Data —
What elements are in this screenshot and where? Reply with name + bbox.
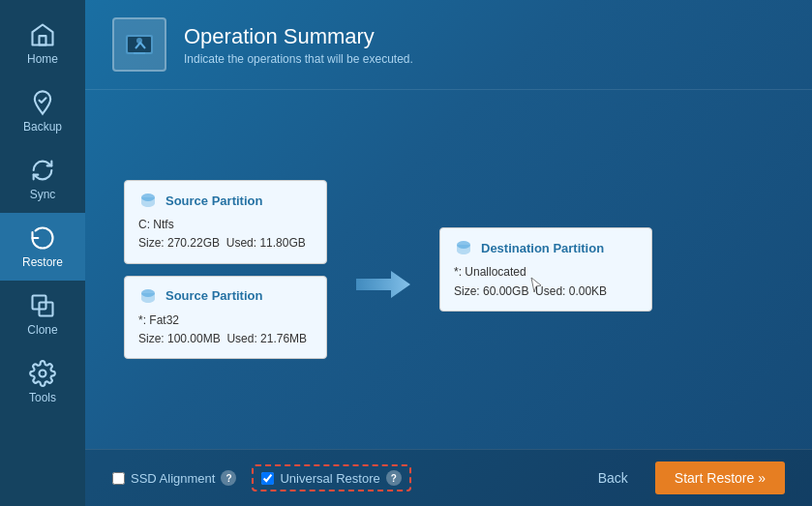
source-partition-1: Source Partition C: Ntfs Size: 270.22GB … <box>124 180 327 263</box>
source-partition-1-label: Source Partition <box>165 193 262 208</box>
footer-left: SSD Alignment ? Universal Restore ? <box>112 464 411 491</box>
ssd-alignment-help-icon[interactable]: ? <box>221 470 236 486</box>
destination-partition-drive: *: Unallocated <box>454 263 638 282</box>
footer-right: Back Start Restore » <box>583 461 785 494</box>
disk-icon-dest <box>454 238 473 257</box>
home-icon <box>29 21 56 48</box>
sidebar-item-home-label: Home <box>27 52 58 66</box>
svg-rect-6 <box>134 52 145 54</box>
page-header: Operation Summary Indicate the operation… <box>85 0 812 90</box>
sidebar-item-home[interactable]: Home <box>0 10 85 77</box>
page-subtitle: Indicate the operations that will be exe… <box>184 52 413 66</box>
back-button[interactable]: Back <box>583 462 644 493</box>
source-partition-1-info: C: Ntfs Size: 270.22GB Used: 11.80GB <box>138 216 313 253</box>
sync-icon <box>29 157 56 184</box>
sidebar-item-backup-label: Backup <box>23 120 62 134</box>
universal-restore-help-icon[interactable]: ? <box>386 470 402 486</box>
sidebar-item-tools[interactable]: Tools <box>0 348 85 416</box>
content-area: Source Partition C: Ntfs Size: 270.22GB … <box>85 90 812 449</box>
source-partition-2-size-used: Size: 100.00MB Used: 21.76MB <box>138 330 313 348</box>
disk-icon-2 <box>138 286 158 306</box>
svg-point-5 <box>136 38 142 44</box>
sidebar-item-tools-label: Tools <box>29 391 56 404</box>
arrow <box>356 267 410 302</box>
source-partition-2-drive: *: Fat32 <box>138 312 313 330</box>
restore-icon <box>29 224 56 252</box>
svg-rect-0 <box>40 36 46 45</box>
ssd-alignment-checkbox[interactable] <box>112 472 125 485</box>
start-restore-button[interactable]: Start Restore » <box>655 461 785 494</box>
source-partition-1-header: Source Partition <box>138 191 313 210</box>
clone-icon <box>29 292 56 319</box>
header-text: Operation Summary Indicate the operation… <box>184 24 413 66</box>
footer: SSD Alignment ? Universal Restore ? Back… <box>85 449 812 506</box>
sidebar-item-sync[interactable]: Sync <box>0 145 85 213</box>
tools-icon <box>29 360 56 387</box>
sidebar-item-clone-label: Clone <box>27 323 57 337</box>
ssd-alignment-label: SSD Alignment <box>131 471 215 486</box>
source-partition-2-info: *: Fat32 Size: 100.00MB Used: 21.76MB <box>138 312 313 348</box>
sidebar-item-restore[interactable]: Restore <box>0 213 85 281</box>
universal-restore-group: Universal Restore ? <box>252 464 410 491</box>
destination-partition: Destination Partition *: Unallocated Siz… <box>439 227 652 311</box>
destination-partition-header: Destination Partition <box>454 238 638 257</box>
sidebar-item-backup[interactable]: Backup <box>0 77 85 145</box>
source-partition-2-header: Source Partition <box>138 286 313 306</box>
page-title: Operation Summary <box>184 24 413 49</box>
sidebar-item-clone[interactable]: Clone <box>0 281 85 348</box>
source-partition-2-label: Source Partition <box>165 288 262 303</box>
svg-marker-9 <box>356 271 410 298</box>
universal-restore-checkbox[interactable] <box>261 472 274 485</box>
operation-diagram: Source Partition C: Ntfs Size: 270.22GB … <box>124 180 773 359</box>
sidebar-item-sync-label: Sync <box>30 188 56 201</box>
sidebar-item-restore-label: Restore <box>22 255 63 269</box>
header-icon <box>112 17 166 72</box>
main-content: Operation Summary Indicate the operation… <box>85 0 812 506</box>
ssd-alignment-group: SSD Alignment ? <box>112 470 236 486</box>
source-partitions: Source Partition C: Ntfs Size: 270.22GB … <box>124 180 327 359</box>
destination-partition-size-used: Size: 60.00GB Used: 0.00KB <box>454 283 638 301</box>
sidebar: Home Backup Sync Restore <box>0 0 85 506</box>
universal-restore-label: Universal Restore <box>280 471 379 486</box>
backup-icon <box>29 89 56 116</box>
source-partition-2: Source Partition *: Fat32 Size: 100.00MB… <box>124 276 327 359</box>
source-partition-1-size-used: Size: 270.22GB Used: 11.80GB <box>138 234 313 253</box>
disk-icon-1 <box>138 191 158 210</box>
destination-partition-info: *: Unallocated Size: 60.00GB Used: 0.00K… <box>454 263 638 300</box>
destination-partition-label: Destination Partition <box>481 241 604 255</box>
source-partition-1-drive: C: Ntfs <box>138 216 313 234</box>
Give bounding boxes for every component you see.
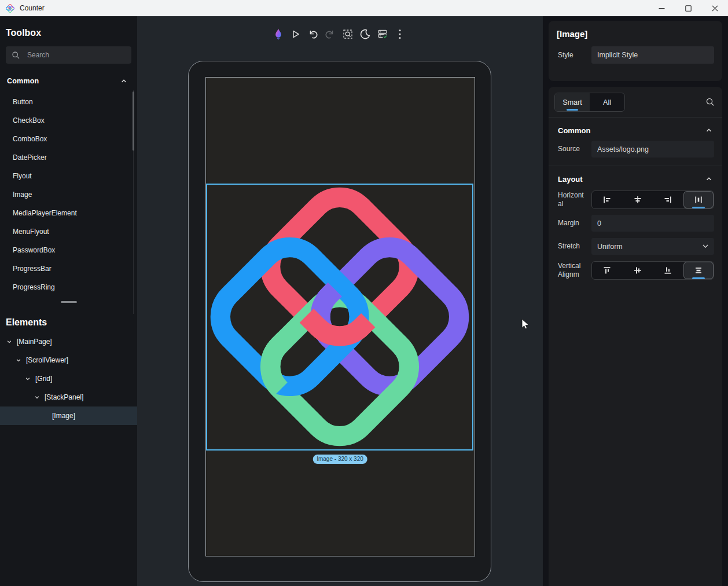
toolbox-section-common[interactable]: Common: [0, 72, 137, 90]
margin-input[interactable]: [591, 215, 714, 232]
chevron-up-icon: [120, 77, 128, 85]
toolbox-item[interactable]: CheckBox: [0, 111, 137, 130]
canvas-toolbar: [272, 27, 406, 41]
align-right-icon: [663, 195, 672, 204]
dark-mode-moon-icon: [359, 28, 371, 40]
tree-row-stackpanel[interactable]: [StackPanel]: [0, 388, 137, 406]
toolbox-item-list: Button CheckBox ComboBox DatePicker Flyo…: [0, 93, 137, 296]
tree-node-label: [ScrollViewer]: [26, 356, 68, 364]
selection-size-badge: Image - 320 x 320: [312, 455, 367, 464]
more-options-button[interactable]: [394, 27, 406, 41]
inspector-search-button[interactable]: [705, 97, 715, 107]
form-check-button[interactable]: [376, 27, 388, 41]
toolbox-panel: Toolbox Common Button CheckBox ComboBox …: [0, 16, 137, 296]
tab-smart[interactable]: Smart: [555, 93, 590, 111]
play-icon: [291, 29, 301, 39]
maximize-button[interactable]: [675, 0, 701, 16]
section-layout[interactable]: Layout: [549, 166, 722, 188]
tree-row-image-selected[interactable]: [Image]: [0, 406, 137, 425]
chevron-down-icon[interactable]: [24, 375, 31, 382]
source-input[interactable]: [591, 141, 714, 158]
splitter-handle-icon: [61, 301, 77, 303]
design-canvas: Image - 320 x 320: [137, 16, 543, 586]
stretch-horizontal-button[interactable]: [683, 191, 714, 208]
align-top-icon: [602, 266, 612, 275]
tree-node-label: [MainPage]: [17, 338, 52, 346]
align-left-icon: [602, 195, 612, 204]
section-label: Common: [7, 77, 39, 85]
toolbox-search[interactable]: [6, 46, 131, 64]
chevron-down-icon[interactable]: [15, 357, 22, 364]
horizontal-label: Horizontal: [558, 191, 591, 208]
toolbox-item[interactable]: ComboBox: [0, 130, 137, 148]
app-logo-icon: [6, 4, 14, 13]
zoom-to-fit-button[interactable]: [341, 27, 354, 41]
style-picker[interactable]: Implicit Style: [591, 46, 714, 64]
toolbox-item[interactable]: ProgressRing: [0, 278, 137, 296]
vertical-alignment-group: [591, 261, 714, 280]
stretch-label: Stretch: [558, 242, 591, 251]
inspector-tabs: Smart All: [554, 93, 625, 112]
search-icon: [12, 51, 20, 60]
toolbox-item[interactable]: Button: [0, 93, 137, 111]
stretch-vertical-icon: [694, 266, 703, 275]
align-bottom-icon: [663, 266, 672, 275]
device-screen[interactable]: Image - 320 x 320: [205, 77, 475, 556]
minimize-button[interactable]: [648, 0, 675, 16]
toolbox-item[interactable]: ProgressBar: [0, 259, 137, 278]
hot-design-flame-button[interactable]: [272, 27, 284, 41]
dark-mode-moon-button[interactable]: [359, 27, 371, 41]
tree-node-label: [Grid]: [35, 375, 52, 383]
align-bottom-button[interactable]: [653, 262, 683, 279]
toolbox-item[interactable]: Flyout: [0, 167, 137, 185]
play-button[interactable]: [289, 27, 302, 41]
stretch-horizontal-icon: [694, 195, 703, 204]
window-titlebar: Counter: [0, 0, 728, 16]
zoom-to-fit-icon: [342, 28, 354, 40]
style-label: Style: [558, 51, 591, 60]
toolbox-item[interactable]: Image: [0, 185, 137, 204]
align-middle-icon: [633, 266, 642, 275]
tree-node-label: [Image]: [52, 412, 75, 420]
toolbox-scrollbar-thumb[interactable]: [133, 91, 134, 151]
toolbox-item[interactable]: PasswordBox: [0, 241, 137, 259]
align-top-button[interactable]: [592, 262, 623, 279]
toolbox-item[interactable]: MediaPlayerElement: [0, 204, 137, 222]
toolbox-item[interactable]: MenuFlyout: [0, 222, 137, 241]
inspector-header-card: [Image] Style Implicit Style: [549, 21, 722, 81]
undo-button[interactable]: [307, 27, 319, 41]
chevron-up-icon: [705, 175, 713, 183]
tree-row-mainpage[interactable]: [MainPage]: [0, 332, 137, 351]
stretch-dropdown[interactable]: Uniform: [591, 238, 714, 255]
hot-design-flame-icon: [273, 28, 284, 41]
align-left-button[interactable]: [592, 191, 623, 208]
align-center-icon: [633, 195, 642, 204]
form-check-icon: [377, 28, 388, 40]
tree-node-label: [StackPanel]: [45, 393, 83, 401]
maximize-icon: [685, 5, 692, 12]
stretch-value: Uniform: [597, 243, 623, 251]
toolbox-search-input[interactable]: [26, 50, 126, 60]
inspector-title: [Image]: [549, 21, 722, 39]
tree-row-scrollviewer[interactable]: [ScrollViewer]: [0, 351, 137, 369]
chevron-down-icon[interactable]: [34, 394, 41, 401]
close-button[interactable]: [701, 0, 728, 16]
redo-icon: [325, 29, 336, 40]
tree-row-grid[interactable]: [Grid]: [0, 369, 137, 388]
chevron-down-icon: [703, 244, 708, 248]
align-center-button[interactable]: [623, 191, 653, 208]
app-logo-image: [209, 186, 470, 448]
selected-image-element[interactable]: [206, 184, 473, 451]
undo-icon: [307, 29, 318, 40]
left-sidebar: Toolbox Common Button CheckBox ComboBox …: [0, 16, 137, 586]
section-common[interactable]: Common: [549, 118, 722, 140]
tab-all[interactable]: All: [590, 93, 624, 111]
toolbox-item[interactable]: DatePicker: [0, 148, 137, 167]
panel-splitter[interactable]: [0, 298, 137, 306]
chevron-down-icon[interactable]: [6, 338, 13, 345]
stretch-vertical-button[interactable]: [683, 262, 714, 279]
redo-button[interactable]: [324, 27, 336, 41]
align-right-button[interactable]: [653, 191, 683, 208]
align-middle-button[interactable]: [623, 262, 653, 279]
mouse-cursor: [521, 318, 530, 330]
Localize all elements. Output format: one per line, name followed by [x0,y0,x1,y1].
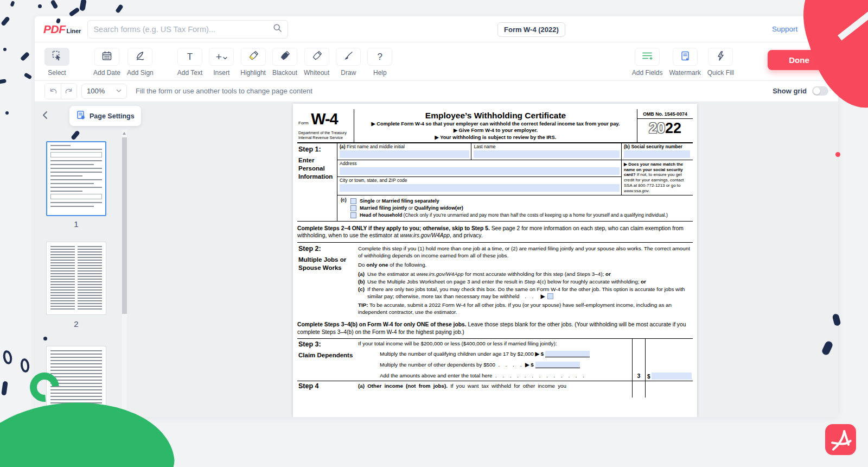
step3-total-field[interactable] [652,373,692,380]
logo-pdf-text: PDF [43,23,66,36]
draw-button[interactable]: Draw [336,48,361,77]
support-link[interactable]: Support [772,25,797,33]
help-button[interactable]: ? Help [367,48,392,77]
step3-amount-cell: $ [645,339,693,381]
highlight-label: Highlight [240,69,266,77]
redo-button[interactable] [61,84,76,99]
add-text-button[interactable]: T Add Text [177,48,202,77]
step1-heading: Step 1: [298,146,336,153]
step3-total-line: Add the amounts above and enter the tota… [358,373,632,378]
add-fields-label: Add Fields [632,69,663,77]
lightning-icon [716,51,725,64]
dependents-amount-field[interactable] [535,362,580,368]
collapse-sidebar-button[interactable] [42,111,48,122]
form-word: Form [298,121,309,125]
text-tool-icon: T [187,52,193,62]
chevron-down-icon [223,52,227,62]
thumbnail-scrollbar[interactable] [122,130,127,417]
blackout-button[interactable]: Blackout [272,48,297,77]
search-box[interactable] [87,20,288,39]
last-name-field[interactable] [474,150,620,158]
form-bullet3: ▶ Your withholding is subject to review … [358,134,634,141]
step1-subheading: Enter Personal Information [298,156,336,181]
add-sign-label: Add Sign [127,69,154,77]
step2-item-a: (a) Use the estimator at www.irs.gov/W4A… [358,270,693,277]
children-amount-field[interactable] [545,351,590,357]
steps-2-4-note: Complete Steps 2–4 ONLY if they apply to… [297,225,693,239]
step4-item-a: (a) Other income (not from jobs). If you… [358,381,632,397]
step4-heading: Step 4 [298,382,358,390]
form-bullet1: ▶ Complete Form W-4 so that your employe… [358,121,634,127]
search-icon[interactable] [273,23,282,35]
document-title-badge: Form W-4 (2022) [497,22,565,37]
toggle-knob [813,87,820,94]
select-tool-label: Select [48,69,66,77]
city-field[interactable] [340,184,620,192]
two-jobs-checkbox[interactable] [547,293,553,299]
step2-item-b: (b) Use the Multiple Jobs Worksheet on p… [358,278,693,285]
header-links: Support Log in [772,25,829,33]
first-name-field[interactable] [340,150,469,158]
address-field[interactable] [340,167,620,175]
step2-section: Step 2: Multiple Jobs or Spouse Works Co… [297,242,693,318]
whiteout-brush-icon [311,51,322,64]
search-input[interactable] [93,25,273,34]
done-button[interactable]: Done [768,50,831,70]
login-link[interactable]: Log in [809,25,829,33]
zoom-select[interactable]: 100% [81,84,127,99]
step3-dependents-line: Multiply the number of other dependents … [358,362,632,368]
filing-status-married-row: Married filing jointly or Qualifying wid… [350,205,693,211]
pdfliner-logo[interactable]: PDF Liner [43,23,81,36]
undo-redo-group [44,83,77,99]
highlight-button[interactable]: Highlight [240,48,266,77]
ssn-label: Social security number [631,144,682,149]
single-checkbox[interactable] [350,198,356,204]
watermark-button[interactable]: Watermark [669,48,700,77]
form-header: Form W-4 Department of the Treasury Inte… [297,109,693,143]
select-tool-button[interactable]: Select [44,48,69,77]
dept-line2: Internal Revenue Service [298,135,352,140]
insert-button[interactable]: + Insert [209,48,234,77]
page-settings-label: Page Settings [90,112,135,120]
step4-section: Step 4 (a) Other income (not from jobs).… [297,381,693,397]
show-grid-toggle[interactable] [812,86,828,96]
add-sign-button[interactable]: Add Sign [127,48,154,77]
whiteout-button[interactable]: Whiteout [304,48,329,77]
draw-label: Draw [341,69,356,77]
page-number-2: 2 [46,319,106,329]
filing-status-single-row: Single or Married filing separately [350,198,693,204]
scrollbar-thumb[interactable] [122,137,127,314]
page-thumbnail-2[interactable] [46,242,106,315]
married-jointly-checkbox[interactable] [350,205,356,211]
page-thumbnail-3[interactable] [46,346,106,417]
plus-icon: + [216,51,222,63]
thumbnail-line [50,145,71,146]
page-settings-button[interactable]: Page Settings [69,106,141,126]
ring-decoration [2,350,13,365]
step2-do-line: Do only one of the following. [358,261,693,268]
add-date-button[interactable]: Add Date [93,48,120,77]
ssn-field[interactable] [624,150,690,158]
address-label: Address [340,161,621,166]
step2-heading: Step 2: [298,245,358,253]
select-cursor-icon [52,50,63,64]
form-number: W-4 [311,110,338,128]
step3-section: Step 3: Claim Dependents If your total i… [297,338,693,381]
paintbrush-icon [343,51,354,64]
blackout-label: Blackout [272,69,297,77]
pdf-page: Form W-4 Department of the Treasury Inte… [293,104,697,417]
head-of-household-checkbox[interactable] [350,212,356,218]
scroll-down-arrow-icon[interactable] [123,412,126,415]
form-title: Employee’s Withholding Certificate [358,111,634,121]
add-date-label: Add Date [93,69,120,77]
app-header: PDF Liner Form W-4 (2022) Support Log in [35,16,838,42]
scroll-up-arrow-icon[interactable] [123,132,126,135]
page-thumbnail-1[interactable] [46,141,106,216]
add-fields-button[interactable]: Add Fields [632,48,663,77]
quick-fill-button[interactable]: Quick Fill [707,48,734,77]
confetti-decoration [1,16,10,27]
step2-tip: TIP: To be accurate, submit a 2022 Form … [358,301,693,315]
zoom-value: 100% [87,87,105,95]
insert-label: Insert [213,69,229,77]
undo-button[interactable] [45,84,61,99]
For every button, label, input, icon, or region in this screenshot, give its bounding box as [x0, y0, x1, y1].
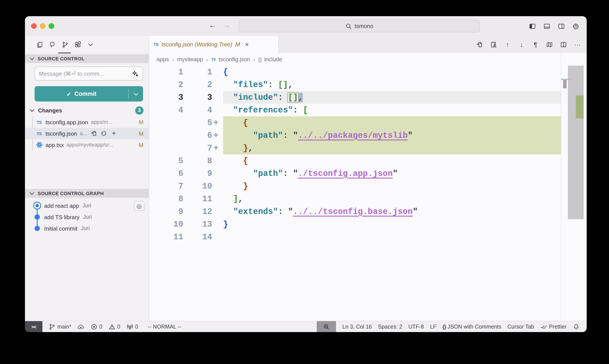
code-line[interactable]: 33 "include": [],: [149, 91, 587, 104]
status-normal[interactable]: -- NORMAL --: [148, 324, 181, 330]
git-status-modified: M: [139, 142, 143, 148]
code-token: [223, 156, 243, 166]
code-line[interactable]: 5+ {: [149, 116, 587, 129]
new-line-number: 6: [183, 130, 212, 140]
word-wrap-map-icon[interactable]: [545, 40, 553, 48]
activity-overflow-chevron-icon[interactable]: [86, 40, 94, 49]
extensions-icon[interactable]: [74, 40, 82, 49]
scrollbar-slider[interactable]: [568, 66, 584, 219]
change-file-row[interactable]: app.tsxapps/myviteapp/sr...M: [25, 139, 149, 151]
commit-dropdown-chevron-icon[interactable]: [129, 86, 143, 102]
minimize-window-button[interactable]: [40, 23, 46, 29]
old-line-number: 1: [149, 67, 183, 77]
code-token: [223, 92, 233, 102]
code-line[interactable]: 7+ },: [149, 142, 587, 155]
whitespace-pilcrow-icon[interactable]: ¶: [531, 40, 539, 48]
old-line-number: 2: [149, 80, 183, 90]
file-path: apps/myviteapp/sr...: [66, 142, 113, 148]
source-control-section-header[interactable]: SOURCE CONTROL: [25, 54, 149, 63]
commit-row[interactable]: Initial commitJuri: [25, 223, 149, 234]
split-editor-icon[interactable]: [559, 40, 568, 48]
status-0[interactable]: 0: [108, 323, 120, 330]
code-line[interactable]: 11{: [149, 66, 587, 78]
code-line[interactable]: 44 "references": [: [149, 104, 587, 116]
stage-icon[interactable]: +: [111, 130, 117, 137]
breadcrumb-item[interactable]: tsconfig.json: [219, 56, 250, 63]
code-line[interactable]: 69 "path": "./tsconfig.app.json": [149, 167, 587, 180]
code-line[interactable]: 58 {: [149, 155, 587, 167]
new-line-number: 11: [183, 194, 212, 204]
commit-row[interactable]: add react appJuri: [25, 200, 149, 211]
array-icon: [ ]: [258, 56, 261, 62]
changes-file-list: TStsconfig.app.jsonapps/m...MTStsconfig.…: [25, 116, 149, 151]
target-icon: ◎: [137, 202, 142, 209]
status-lf[interactable]: LF: [430, 324, 436, 330]
discard-icon[interactable]: [101, 130, 107, 137]
breadcrumb-item[interactable]: include: [264, 56, 282, 63]
change-file-row[interactable]: TStsconfig.app.jsonapps/m...M: [25, 116, 149, 128]
code-line[interactable]: 22 "files": [],: [149, 78, 587, 91]
search-activity-icon[interactable]: [48, 40, 56, 49]
close-window-button[interactable]: [31, 23, 37, 29]
status-0[interactable]: 0: [91, 323, 102, 330]
open-file-icon[interactable]: [91, 130, 97, 137]
code-token: "files": [233, 80, 268, 90]
code-line[interactable]: 1013}: [149, 218, 587, 231]
source-control-icon[interactable]: [61, 40, 69, 49]
commit-message-input[interactable]: Message (⌘⏎ to comm...: [35, 66, 143, 80]
previous-change-icon[interactable]: ↑: [504, 40, 511, 48]
code-token: ": [293, 130, 298, 140]
code-token: []: [288, 92, 298, 102]
new-line-number: 2: [183, 80, 212, 90]
diff-editor: 11{22 "files": [],33 "include": [],44 "r…: [149, 66, 587, 321]
status-zoom-in[interactable]: [317, 321, 336, 332]
breadcrumb-item[interactable]: myviteapp: [177, 56, 203, 63]
code-token: ": [408, 130, 413, 140]
tab-tsconfig-working-tree[interactable]: TS tsconfig.json (Working Tree) M ×: [149, 36, 279, 53]
source-control-graph-section-header[interactable]: SOURCE CONTROL GRAPH: [25, 189, 149, 198]
status-cursor-tab[interactable]: Cursor Tab: [507, 324, 534, 330]
open-file-icon[interactable]: [476, 40, 483, 48]
status-main[interactable]: main*: [49, 323, 71, 330]
code-line[interactable]: 1114: [149, 231, 587, 243]
check-icon: ✓: [66, 90, 71, 97]
stage-plus-icon: +: [112, 130, 116, 137]
more-actions-icon[interactable]: ···: [574, 40, 582, 48]
status-cloud-upload[interactable]: [78, 323, 84, 330]
commit-row[interactable]: add TS libraryJuri: [25, 211, 149, 223]
code-line[interactable]: 912 "extends": "../../tsconfig.base.json…: [149, 205, 587, 218]
toggle-secondary-sidebar-icon[interactable]: [557, 22, 565, 30]
status-utf-8[interactable]: UTF-8: [408, 324, 424, 330]
status-ln-3-col-16[interactable]: Ln 3, Col 16: [342, 324, 372, 330]
search-value: tsmono: [355, 23, 373, 29]
inline-view-icon[interactable]: [490, 40, 497, 48]
remote-icon: ><: [31, 324, 36, 329]
ts-icon: TS: [211, 57, 216, 62]
forward-icon[interactable]: →: [223, 21, 231, 30]
close-tab-icon[interactable]: ×: [245, 40, 249, 48]
commit-button[interactable]: ✓ Commit: [35, 86, 143, 102]
next-change-icon[interactable]: ↓: [518, 40, 525, 48]
status-remote[interactable]: ><: [25, 321, 42, 332]
toggle-panel-icon[interactable]: [543, 22, 551, 30]
change-file-row[interactable]: TStsconfig.jsona...+M: [25, 128, 149, 139]
toggle-primary-sidebar-icon[interactable]: [529, 22, 536, 30]
status-json-with-comments[interactable]: {}JSON with Comments: [442, 324, 501, 330]
explorer-icon[interactable]: [35, 40, 44, 49]
code-line[interactable]: 710 }: [149, 180, 587, 193]
status-spaces-2[interactable]: Spaces: 2: [378, 324, 402, 330]
settings-gear-icon[interactable]: [572, 22, 580, 30]
status-0[interactable]: 0: [127, 323, 138, 330]
breadcrumb-item[interactable]: apps: [157, 56, 169, 63]
command-center-search[interactable]: tsmono: [238, 20, 480, 32]
code-line[interactable]: 6+ "path": "../../packages/mytslib": [149, 129, 587, 142]
goto-current-history-item-button[interactable]: ◎: [134, 201, 144, 211]
back-icon[interactable]: ←: [209, 21, 216, 30]
maximize-window-button[interactable]: [49, 23, 54, 29]
copilot-sparkle-icon[interactable]: [132, 70, 139, 77]
status-bell[interactable]: [573, 323, 580, 330]
changes-section-row[interactable]: Changes 3: [25, 105, 149, 116]
code-line[interactable]: 811 ],: [149, 193, 587, 205]
commit-author: Juri: [82, 203, 91, 209]
status-prettier[interactable]: Prettier: [540, 323, 567, 330]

What the task asks —
Copy out every line above where "that" is present.

Answer section —
page-subtitle: Indicate the operations that will be exe… <box>184 52 413 66</box>
form-bullet1: ▶ Complete Form W-4 so that your employe… [358,121,634,127]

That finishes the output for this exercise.